Now when the previous rebalance thread (whose context is lost since we created another thread overriding the defrag->th value for the 2nd rebalance) is about to complete it sets volinfo->defrag to NULL and exit. After that if the current rebalance thread which is unaware of that previous rebalance thread is running and it has set volinfo->defrag to NULL, access the volinfo->defrag it crashes.
Comment 3 Anand Avati 2011-08-03 22:23:55 EDT
CHANGE: http://review.gluster.com/138 (due to the race, there was a possibility of having two (or more) threads doing) merged in master by Anand Avati (avati@gluster.com)
Comment 4 Anand Avati 2011-08-03 22:32:41 EDT
CHANGE: http://review.gluster.com/140 (due to the race, there was a possibility of having two (or more) threads doing) merged in release-3.1 by Anand Avati (avati@gluster.com)

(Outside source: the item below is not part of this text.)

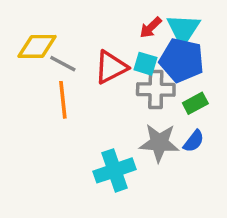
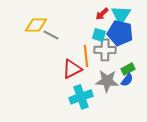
red triangle: (111, 67) -> (72, 69), moved
orange line: (63, 100) -> (86, 56), moved
green rectangle: (195, 103) -> (128, 69), moved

Comment 5 Anand Avati 2011-08-03 22:32:57 EDT
CHANGE: http://review.gluster.com/139 (due to the race, there was a possibility of having two (or more) threads doing) merged in release-3.2 by Anand Avati (avati@gluster.com)

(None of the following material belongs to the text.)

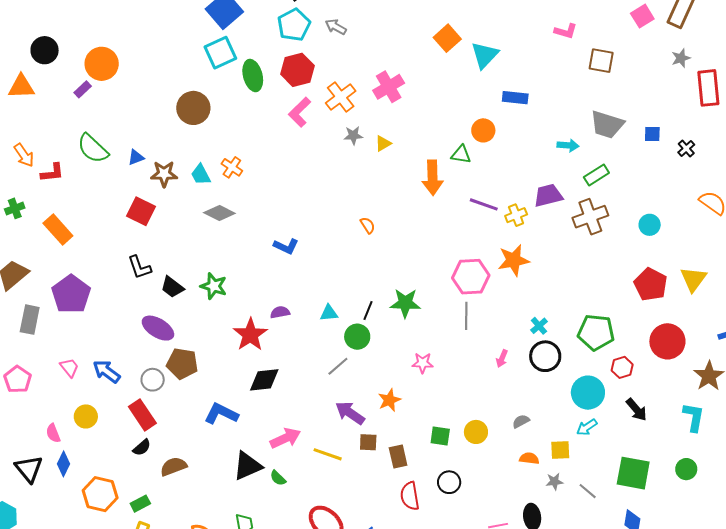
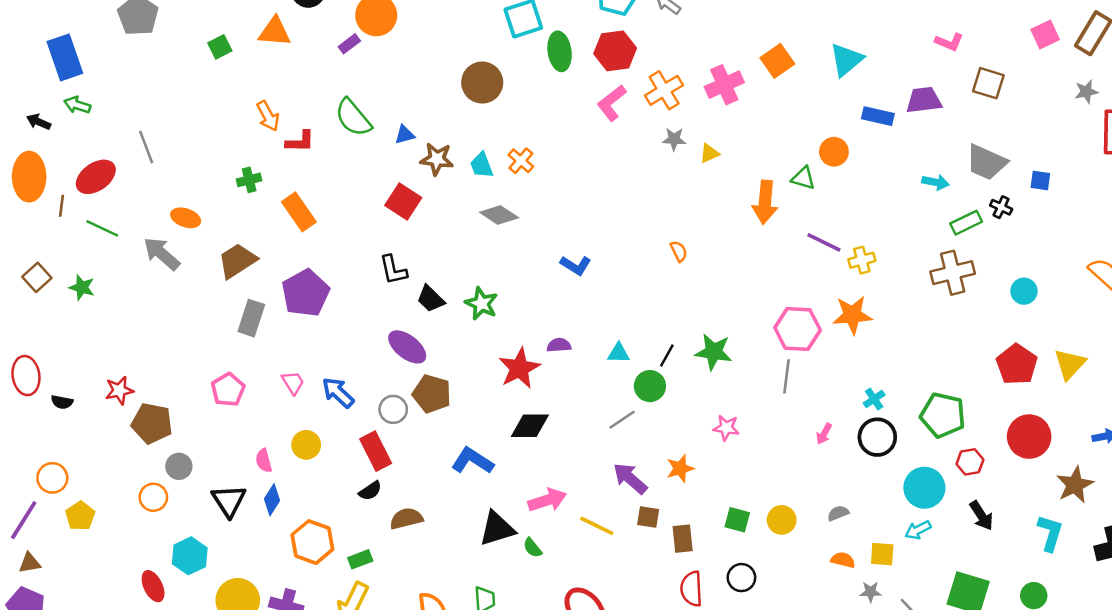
orange square: (447, 38) -> (777, 61), moved
black cross: (686, 148) -> (1001, 207), moved, turned -30
purple trapezoid: (548, 195) -> (924, 100), moved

Comment 6 Amar Tumballi 2011-08-03 22:38:52 EDT
The race condition which could have caused this crash is fixed now. The ultimate fixes in all rebalance related issues should come once we make rebalance cluster friendly (ie, like other CLI ops).
Comment 7 Raghavendra Bhat 2011-08-19 05:34:21 EDT
This is a very racy condition in which the rebalance status should not be layout fix started or migrate data started (they can be completed which was not considered to decide if rebalance is running). 

In such situation one more rebalance start command will conclude that rebalance is not running and creates one more thread (which also uses the same defrag structure as the 1st thread, because defrag structure is allocated only if it is NULL) thus both threads when access the same structure the process crashes.

Now that racy code is removed where to decide if rebalance is already running, glusterd does not see if fix-layout or migrate-data started. Instead it directly checks for volinfo>defrag and if it is not NULL, then considers rebalance is running.